I'm not sure if you've understood correctly. OP is WFH 4 days a week, as are all of her colleagues and is expected to come into the office 1 day a week or take annual leave if she can't, as are all of her colleagues. I would assume therefore that she will still be receiving a full weeks pay.

Whybirdwhy · 22/05/2020 10:59

RonSwansonIsBuff
Argh apologies, thanks for clarifying.

What a dfficult situation OP.

Tayo23 · 22/05/2020 10:59

Whybirdwhy

No I’m expected to go in one day a week and work the rest from home the other 4 days.

I accept I am probably going to have to use my AL for that one day if the nurseries have not reopened. I don’t know why people keep suggesting Childminder’s. That’s not allowed at the moment otherwise he’d be with a family member.

I have explained the situation about DPs employers. It’s not fair and it frustrates me that’s the situation that I’ve found myself in.

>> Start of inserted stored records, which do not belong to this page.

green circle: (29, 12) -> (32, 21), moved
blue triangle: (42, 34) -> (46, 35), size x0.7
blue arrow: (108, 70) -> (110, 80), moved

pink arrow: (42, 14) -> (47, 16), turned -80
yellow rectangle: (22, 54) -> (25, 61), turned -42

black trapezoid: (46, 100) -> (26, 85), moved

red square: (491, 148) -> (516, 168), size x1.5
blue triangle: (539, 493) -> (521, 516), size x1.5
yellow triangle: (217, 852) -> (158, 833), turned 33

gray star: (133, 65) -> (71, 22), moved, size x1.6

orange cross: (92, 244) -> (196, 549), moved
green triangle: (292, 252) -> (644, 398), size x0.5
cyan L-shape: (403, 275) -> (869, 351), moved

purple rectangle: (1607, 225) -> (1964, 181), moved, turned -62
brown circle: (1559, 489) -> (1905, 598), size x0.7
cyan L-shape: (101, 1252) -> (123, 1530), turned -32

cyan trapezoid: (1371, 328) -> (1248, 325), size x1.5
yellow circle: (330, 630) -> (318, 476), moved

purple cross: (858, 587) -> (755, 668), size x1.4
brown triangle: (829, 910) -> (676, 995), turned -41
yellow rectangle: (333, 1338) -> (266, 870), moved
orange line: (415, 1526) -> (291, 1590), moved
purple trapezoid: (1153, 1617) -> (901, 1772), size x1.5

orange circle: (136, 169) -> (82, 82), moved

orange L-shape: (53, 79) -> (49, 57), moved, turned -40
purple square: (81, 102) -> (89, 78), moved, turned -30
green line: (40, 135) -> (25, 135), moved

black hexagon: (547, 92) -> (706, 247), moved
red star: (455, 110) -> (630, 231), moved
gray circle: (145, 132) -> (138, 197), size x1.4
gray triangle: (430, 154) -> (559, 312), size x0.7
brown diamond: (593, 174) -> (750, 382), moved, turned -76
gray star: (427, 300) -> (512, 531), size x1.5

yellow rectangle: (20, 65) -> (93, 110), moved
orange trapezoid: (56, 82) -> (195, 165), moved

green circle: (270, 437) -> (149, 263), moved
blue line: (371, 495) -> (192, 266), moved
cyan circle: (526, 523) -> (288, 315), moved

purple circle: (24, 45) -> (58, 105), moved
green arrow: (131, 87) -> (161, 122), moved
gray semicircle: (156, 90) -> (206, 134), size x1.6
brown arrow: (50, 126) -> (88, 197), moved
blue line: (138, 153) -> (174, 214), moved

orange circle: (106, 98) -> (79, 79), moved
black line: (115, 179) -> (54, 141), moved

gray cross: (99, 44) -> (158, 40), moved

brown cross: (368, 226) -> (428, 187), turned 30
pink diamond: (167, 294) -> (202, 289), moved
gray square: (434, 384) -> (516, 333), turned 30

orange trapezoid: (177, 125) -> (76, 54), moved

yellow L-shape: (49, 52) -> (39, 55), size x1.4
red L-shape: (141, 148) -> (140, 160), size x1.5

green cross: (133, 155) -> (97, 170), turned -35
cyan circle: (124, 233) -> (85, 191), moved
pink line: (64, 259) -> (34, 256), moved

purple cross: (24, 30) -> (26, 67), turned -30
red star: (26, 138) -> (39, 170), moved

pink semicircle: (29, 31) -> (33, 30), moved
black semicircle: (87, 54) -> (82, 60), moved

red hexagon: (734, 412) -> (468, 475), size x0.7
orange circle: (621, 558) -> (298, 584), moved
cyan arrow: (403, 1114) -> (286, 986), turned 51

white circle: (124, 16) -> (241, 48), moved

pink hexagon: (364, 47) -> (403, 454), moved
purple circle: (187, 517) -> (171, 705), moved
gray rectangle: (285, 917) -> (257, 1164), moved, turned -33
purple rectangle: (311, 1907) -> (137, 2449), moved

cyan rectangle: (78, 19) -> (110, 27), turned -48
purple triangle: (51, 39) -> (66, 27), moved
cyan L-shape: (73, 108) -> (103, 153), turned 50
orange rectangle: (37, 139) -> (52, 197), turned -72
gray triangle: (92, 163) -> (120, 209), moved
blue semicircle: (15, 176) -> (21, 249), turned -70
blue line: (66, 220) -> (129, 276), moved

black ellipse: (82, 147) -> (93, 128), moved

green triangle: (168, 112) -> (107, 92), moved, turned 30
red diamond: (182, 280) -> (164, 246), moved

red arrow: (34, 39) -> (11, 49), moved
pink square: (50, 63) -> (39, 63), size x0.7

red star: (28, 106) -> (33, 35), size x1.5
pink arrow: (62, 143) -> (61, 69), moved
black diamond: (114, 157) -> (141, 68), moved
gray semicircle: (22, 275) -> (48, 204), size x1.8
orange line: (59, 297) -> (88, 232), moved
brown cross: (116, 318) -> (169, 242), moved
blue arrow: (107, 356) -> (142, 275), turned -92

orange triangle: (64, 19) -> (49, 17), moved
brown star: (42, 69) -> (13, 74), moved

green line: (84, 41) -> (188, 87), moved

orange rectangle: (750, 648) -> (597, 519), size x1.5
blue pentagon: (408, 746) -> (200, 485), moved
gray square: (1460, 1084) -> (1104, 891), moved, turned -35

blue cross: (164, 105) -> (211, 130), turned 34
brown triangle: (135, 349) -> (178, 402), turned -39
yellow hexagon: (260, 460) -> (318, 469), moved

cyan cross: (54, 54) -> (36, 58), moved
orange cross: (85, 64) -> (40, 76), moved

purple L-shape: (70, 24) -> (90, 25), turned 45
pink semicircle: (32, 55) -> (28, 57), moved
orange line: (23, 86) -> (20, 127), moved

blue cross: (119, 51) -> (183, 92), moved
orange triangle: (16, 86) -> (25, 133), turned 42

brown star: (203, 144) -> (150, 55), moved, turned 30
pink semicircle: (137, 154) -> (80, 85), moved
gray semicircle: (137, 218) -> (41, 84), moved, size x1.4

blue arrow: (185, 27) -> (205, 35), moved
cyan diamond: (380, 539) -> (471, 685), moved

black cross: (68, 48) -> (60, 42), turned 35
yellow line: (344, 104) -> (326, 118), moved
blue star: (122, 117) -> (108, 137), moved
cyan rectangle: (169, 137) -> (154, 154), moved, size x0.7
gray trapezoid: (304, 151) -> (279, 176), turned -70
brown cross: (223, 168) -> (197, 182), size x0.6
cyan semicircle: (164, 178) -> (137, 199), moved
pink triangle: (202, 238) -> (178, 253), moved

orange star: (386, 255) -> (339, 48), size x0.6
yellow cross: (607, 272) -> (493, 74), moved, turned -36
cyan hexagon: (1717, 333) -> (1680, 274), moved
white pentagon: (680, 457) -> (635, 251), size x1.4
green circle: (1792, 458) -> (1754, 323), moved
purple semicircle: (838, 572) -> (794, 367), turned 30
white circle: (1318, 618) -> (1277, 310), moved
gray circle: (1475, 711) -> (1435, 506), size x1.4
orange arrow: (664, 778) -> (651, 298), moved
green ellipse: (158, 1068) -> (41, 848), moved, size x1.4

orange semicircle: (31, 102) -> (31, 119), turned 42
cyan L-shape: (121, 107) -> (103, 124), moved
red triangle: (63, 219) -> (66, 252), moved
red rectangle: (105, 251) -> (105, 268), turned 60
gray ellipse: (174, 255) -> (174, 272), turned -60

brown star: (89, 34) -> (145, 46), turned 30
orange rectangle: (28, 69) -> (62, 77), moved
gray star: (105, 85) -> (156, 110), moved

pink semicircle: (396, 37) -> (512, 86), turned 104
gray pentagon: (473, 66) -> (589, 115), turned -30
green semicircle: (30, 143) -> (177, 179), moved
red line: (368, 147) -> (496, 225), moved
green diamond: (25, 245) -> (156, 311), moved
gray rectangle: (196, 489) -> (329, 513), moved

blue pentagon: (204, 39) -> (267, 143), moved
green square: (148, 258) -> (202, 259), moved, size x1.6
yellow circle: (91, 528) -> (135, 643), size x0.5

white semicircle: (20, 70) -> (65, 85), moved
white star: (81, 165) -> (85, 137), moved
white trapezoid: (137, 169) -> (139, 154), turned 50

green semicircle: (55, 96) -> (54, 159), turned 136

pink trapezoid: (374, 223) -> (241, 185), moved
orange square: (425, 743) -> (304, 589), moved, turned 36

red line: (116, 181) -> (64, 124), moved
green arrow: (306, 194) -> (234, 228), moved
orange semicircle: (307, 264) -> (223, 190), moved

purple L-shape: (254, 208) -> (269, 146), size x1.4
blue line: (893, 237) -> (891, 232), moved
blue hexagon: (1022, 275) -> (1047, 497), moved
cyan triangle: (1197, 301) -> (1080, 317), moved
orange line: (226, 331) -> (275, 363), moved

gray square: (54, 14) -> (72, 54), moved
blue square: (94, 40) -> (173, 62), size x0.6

Tbh I (and every other colleague I know) have lots of issues (unrelated to this) with our dpt. Its extremely unorganised and very poorly ran with lots of illogical reasoning and power trips and doing things for the sake of it without listening to the concerns of staff. Things don’t run smoothly in there, ever, it’s a shit show. However, being a civil servant, like most dpts they’re exceptionally good at being flexible re working arrangements. That’s the main reason I joined and why I continue to stay. I realise that my opinion of my senior management may have skewered my perception (and that of friends in work) of this recent situation I’ve found myself in and that’s why I wanted some outside perspective.

I now see that whilst I still feel it’s unfair, that DP does need to take more responsibility and if that’s not possibly I may have to suck it up and take the AL, even though I was willing to work.

OP posts:
dontdisturbmenow · 22/05/2020 11:01

I cannot leave my DS home alone
Oh please no one is asking you too. You can use a chilminder and in any case, we are talking about 4 weeks as you have gratefully been given full pay leave for the next 4 weeks. So what are you doing to see who could have your child in 4 weeks time?

You are acting entitled because you seem to be doing very little to try to meet your employers flexible requests whilst going in about them daring not to be yet even more accommodating.

Whatever else you've thrown, complaining about being told to take the days as A/L IF indeed you can't find a childcare provider, is the attitude of someone entitled.

Techway · 22/05/2020 11:05

OP, you have a solution for 4 weeks. Focus on that in the meantime nurseries are likely to open and if you choose not to go that route take AL, shared with your DP.

It is the most sensible and pragmatic approach. The world has changed as employers are under pressure as much as workers so they have to be flexibility on both sides. They have given you flexibility so just take some AL, it is only likely to be a few days...this is not a battle to fight.

Mummyoflittledragon · 22/05/2020 11:06

I’d still get legal advice.

Tayo23 · 22/05/2020 11:06

dontdisturbmenow

Why do you keep talking about Childminder’s?! I am by law not allowed to have anyone else even a family member look after my child atm unless they live in my home. I am not a key worker. As for seeing what I can do about it in 4 weeks, how am I, or anyone meant to know what the situation will be like in 4 weeks?! I do not know whether it will be allowed then - if it is - then he’ll be back at nursery or with a family member - and of course I will be in work for the one day a week I am expected to go in.

OP posts:
RonSwansonIsBuff · 22/05/2020 11:07

And say what? OPs employers can tell her to take annual leave at certain times, they are allowed to do that. We are all so used to being allowed to choose when we are off that I think people forget this.